* [Requirement]: Restate, exactly and without pictures, the lines from the start of the listing below through the line holding "first quarter of 2022, a".

* [Supplied data]:
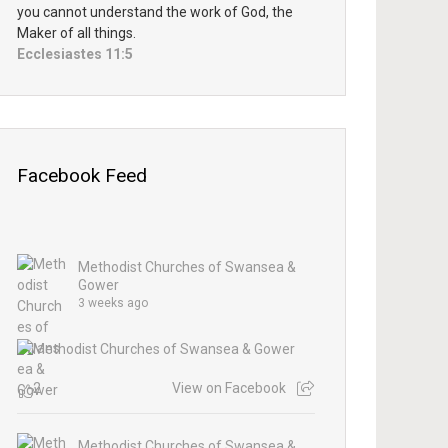
you cannot understand the work of God, the
Maker of all things.
Ecclesiastes 11:5
Facebook Feed
Methodist Churches of Swansea &
Gower
3 weeks ago
2
View on Facebook
Methodist Churches of Swansea &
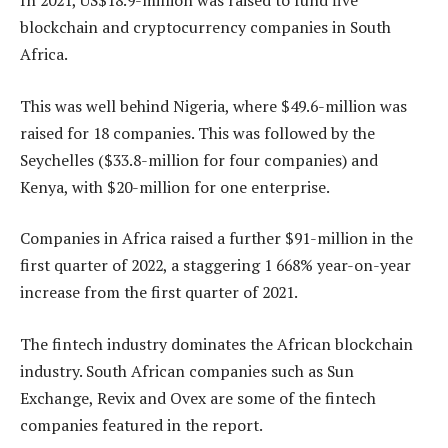
In 2021, US$18.9-million was raised to fund five
blockchain and cryptocurrency companies in South
Africa.
This was well behind Nigeria, where $49.6-million was
raised for 18 companies. This was followed by the
Seychelles ($33.8-million for four companies) and
Kenya, with $20-million for one enterprise.
Companies in Africa raised a further $91-million in the
first quarter of 2022, a staggering 1 668% year-on-year
increase from the first quarter of 2021.
The fintech industry dominates the African blockchain
industry. South African companies such as Sun
Exchange, Revix and Ovex are some of the fintech
companies featured in the report.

* [Exercise answer]:
you cannot understand the work of God, the
Maker of all things.
Ecclesiastes 11:5
Facebook Feed
Methodist Churches of Swansea &
Gower
3 weeks ago
2
View on Facebook
Methodist Churches of Swansea &
In 2021, US$18.9-million was raised to fund five
blockchain and cryptocurrency companies in South
Africa.
This was well behind Nigeria, where $49.6-million was
raised for 18 companies. This was followed by the
Seychelles ($33.8-million for four companies) and
Kenya, with $20-million for one enterprise.
Companies in Africa raised a further $91-million in the
first quarter of 2022, a staggering 1 668% year-on-year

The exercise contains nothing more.